New subject: Privacy commercial value and what I perceive as a pitfall

10 Sep 2011


      Dear all,
We've talked several times about resource and value, and there has emerged a
clear divide between some who see the valuable resources at stake in this as
programmer time and IT resource, and my view that the valuable resource we
have is our editors' time and patience. Mostly I've expressed that in terms
of throttling spam - we don't know how many surveys and how much overlap in
surveys our editors will accept before they dis-enable Email, add research
survey sites to the spam filter or start blocking researchers even if we've
authorised them. In my view nobody wins if we wait until "the tragedy of the
commons" has struck and all researchers have permanently lost access to a
large proportion of our editors.
But there is another aspect where I think we may have been talking at cross
purposes, and that's in our perception of the commercial value of research
access to our community, and the motives of the researchers who have
approached us. Wikimedia is a long established top ten website and one of
the most famous examples of crowd sourcing and online communities. Most of
the other successful websites wouldn't dream of allowing a competitor or
potential competitor to conduct such research on their community - major
websites are worth billions, so an insight from research on another
community  could be incredibly valuable. Our position is different, we are
open to the re-use of our data for commercial purposes per CC-by-SA and a
permissive approach to research as compatible with that.  I haven't asked
what commercial sponsors if any have funded the work of the various
researchers who approach us, and I'd be happy for that to continue, provided
we keep three safeguards:
I Open licensing. Anyone who wants to broadcast research surveys to our
editing community needs to agree that the anonymised results of those
surveys will be available under cc-by-sa, and not just a statistical digest
but the actual dataset so that variables can be cross tabbed.  But I can
live with the researcher(s) also having a copy of the data under a different
copyright if they are narrowcasting to a small group of editors rather than
broadcasting to a large group.
II Timeliness. The cc-by-sa anonymised dataset needs to be published pretty
much as soon as it could be, and not kept back until after the researcher
has published their analysis of it.
III Transparency. The nightmare scenario to me would be if a top thousand
website or aspirant:
1. Sponsors some Academics to do research in an area where they are
   having difficulty or want to improve their own online community.
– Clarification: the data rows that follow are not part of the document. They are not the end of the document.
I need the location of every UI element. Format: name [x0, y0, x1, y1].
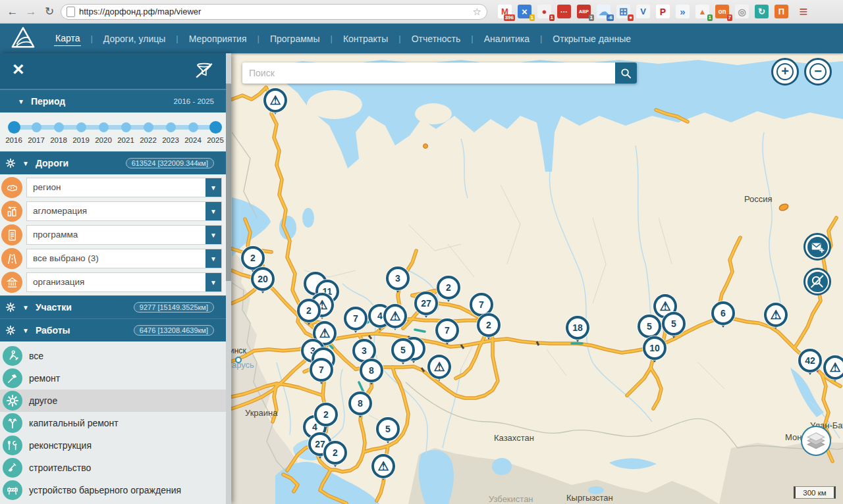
dots-extension-icon[interactable]: ··· [557, 5, 571, 18]
map-cluster-marker[interactable]: 5 [391, 338, 415, 362]
map-cluster-marker[interactable]: 42 [798, 349, 822, 372]
browser-forward-icon[interactable]: → [24, 5, 38, 19]
filter-select-2[interactable]: агломерация▼ [26, 201, 222, 221]
slider-handle-2020[interactable] [99, 122, 109, 132]
map-cluster-marker[interactable]: 2 [297, 299, 321, 322]
map-cluster-marker[interactable]: 3 [386, 266, 410, 290]
map-cluster-marker[interactable]: 8 [360, 359, 383, 382]
address-bar[interactable]: https://дорфонд.рф/map/viewer ☆ [61, 4, 487, 20]
slider-handle-2017[interactable] [32, 122, 41, 132]
map-cluster-marker[interactable]: 5 [638, 315, 661, 338]
map-cluster-marker[interactable]: 7 [435, 318, 459, 342]
map-warning-marker[interactable]: ⚠ [371, 454, 395, 478]
clear-filters-icon[interactable] [194, 62, 214, 82]
zoom-in-button[interactable]: + [771, 58, 799, 86]
pinterest-extension-icon[interactable]: P [656, 5, 670, 18]
dropdown-caret-icon[interactable]: ▼ [205, 226, 221, 244]
period-slider[interactable]: 2016201720182019202020212022202320242025 [0, 113, 231, 151]
grid-globe-extension-icon[interactable]: ⊞● [616, 5, 630, 18]
on-ext-extension-icon[interactable]: on7 [715, 5, 729, 18]
gmail-extension-icon[interactable]: M396 [498, 5, 512, 18]
search-input[interactable] [242, 63, 615, 84]
map-cluster-marker[interactable]: 27 [414, 291, 438, 315]
dropdown-caret-icon[interactable]: ▼ [205, 202, 221, 220]
sidebar-scrollbar[interactable] [226, 53, 231, 504]
zoom-out-button[interactable]: − [804, 58, 832, 86]
map-warning-marker[interactable]: ⚠ [383, 304, 407, 328]
map-cluster-marker[interactable]: 7 [344, 307, 367, 330]
filter-select-4[interactable]: все выбрано (3)▼ [26, 249, 222, 268]
gear-icon[interactable] [5, 158, 16, 168]
map-cluster-marker[interactable]: 2 [323, 441, 347, 465]
slider-handle-2021[interactable] [121, 122, 131, 132]
browser-reload-icon[interactable]: ↻ [42, 5, 57, 19]
map-cluster-marker[interactable]: 2 [241, 246, 265, 270]
filter-select-3[interactable]: программа▼ [26, 225, 222, 245]
disable-search-button[interactable] [803, 268, 831, 295]
filter-select-5[interactable]: организация▼ [26, 272, 222, 292]
section-sites[interactable]: ▼ Участки 9277 [15149.3525км] [0, 295, 231, 318]
site-logo[interactable] [11, 26, 36, 52]
bookmark-star-icon[interactable]: ☆ [473, 6, 481, 18]
work-type-4[interactable]: капитальный ремонт [0, 412, 231, 434]
map-cluster-marker[interactable]: 7 [310, 358, 333, 382]
slider-handle-2022[interactable] [144, 122, 153, 132]
sync-extension-icon[interactable]: ↻ [755, 5, 769, 18]
nav-item-4[interactable]: Программы [269, 32, 321, 46]
adblock-extension-icon[interactable]: ABP1 [577, 5, 591, 18]
nav-item-8[interactable]: Открытые данные [551, 32, 632, 46]
slider-handle-2025[interactable] [209, 121, 222, 134]
slider-handle-2023[interactable] [166, 122, 176, 132]
filter-select-1[interactable]: регион▼ [26, 178, 222, 197]
nav-item-1[interactable]: Карта [54, 31, 81, 46]
close-icon[interactable]: × [13, 59, 24, 79]
section-roads[interactable]: ▼ Дороги 613524 [322009.344км] [0, 151, 231, 174]
weather-cloud-extension-icon[interactable]: ☁-6 [597, 5, 611, 18]
slider-handle-2019[interactable] [76, 122, 86, 132]
work-type-3[interactable]: другое [0, 390, 231, 412]
gear-icon[interactable] [5, 325, 16, 336]
map-cluster-marker[interactable]: 2 [437, 276, 460, 299]
map-search[interactable] [242, 63, 637, 84]
v-shield-extension-icon[interactable]: V [636, 5, 650, 18]
work-type-1[interactable]: все [0, 345, 231, 367]
nav-item-6[interactable]: Отчетность [410, 32, 462, 46]
map-warning-marker[interactable]: ⚠ [823, 355, 843, 380]
section-period[interactable]: ▼ Период 2016 - 2025 [0, 89, 231, 113]
bowtie-extension-icon[interactable]: ×1 [518, 5, 531, 18]
work-type-2[interactable]: ремонт [0, 367, 231, 390]
map-warning-marker[interactable]: ⚠ [263, 88, 287, 113]
nav-item-7[interactable]: Аналитика [483, 32, 531, 46]
url-text[interactable]: https://дорфонд.рф/map/viewer [79, 7, 469, 16]
dropdown-caret-icon[interactable]: ▼ [205, 178, 221, 197]
stop-hand-extension-icon[interactable]: ●1 [537, 5, 551, 18]
map-warning-marker[interactable]: ⚠ [427, 355, 451, 379]
map-cluster-marker[interactable]: 20 [251, 267, 275, 291]
browser-menu-icon[interactable]: ≡ [796, 5, 811, 19]
nav-item-2[interactable]: Дороги, улицы [102, 32, 167, 46]
drop-extension-icon[interactable]: ◎ [735, 5, 749, 18]
slider-track[interactable] [11, 125, 219, 130]
feedback-button[interactable] [803, 233, 831, 261]
dropdown-caret-icon[interactable]: ▼ [205, 249, 221, 268]
scrollbar-thumb[interactable] [226, 84, 231, 281]
map-cluster-marker[interactable]: 2 [314, 403, 338, 426]
section-works[interactable]: ▼ Работы 6476 [13208.4639км] [0, 318, 231, 341]
slider-handle-2016[interactable] [8, 121, 20, 134]
work-type-5[interactable]: реконструкция [0, 434, 231, 457]
work-type-6[interactable]: строительство [0, 457, 231, 479]
layers-button[interactable] [801, 426, 831, 456]
slider-handle-2018[interactable] [54, 122, 64, 132]
map-cluster-marker[interactable]: 5 [662, 312, 686, 336]
map-cluster-marker[interactable]: 10 [643, 336, 666, 360]
map-cluster-marker[interactable]: 6 [711, 301, 735, 325]
nav-item-5[interactable]: Контракты [342, 32, 389, 46]
gear-icon[interactable] [5, 302, 16, 313]
browser-back-icon[interactable]: ← [5, 5, 20, 19]
map-warning-marker[interactable]: ⚠ [764, 303, 788, 327]
search-button[interactable] [615, 63, 637, 84]
slider-handle-2024[interactable] [188, 122, 198, 132]
dropdown-caret-icon[interactable]: ▼ [205, 273, 221, 291]
swoosh-extension-icon[interactable]: » [676, 5, 690, 18]
nav-item-3[interactable]: Мероприятия [188, 32, 248, 46]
   2. Sponsors Wikimedia (most of our money comes from individuals, but
   sometimes a company gives us a few thousand dollars)
   3. Their sponsored researcher has private discussions with some or all of
   us, and gets dispensation not to release part or all of the data they
   collect in a way that would enable their sponsor's competitors to get the
   same benefit of it.
   4. Either they attribute part of their subsequent turnaround to "insights
   achieved via research sponsored on Wikimedia", or someone independently
   links the three previous points and accuses the WMF of selling research
   access to its editorship, and selling it cheaply.
So far the only argument I've seen for confidentiality is that researchers
don't want the data subjects to have a preview of the questions as that
could skew the results. I'd accept that as reasonable, if a bit tenuous -
the chance of there being a significant overlap between this list and any
conceivable research sample is low. But it could be resolved by holding the
discussion on an Email thread that doesn't get posted until after the
surveys are posted.
Regards
WSC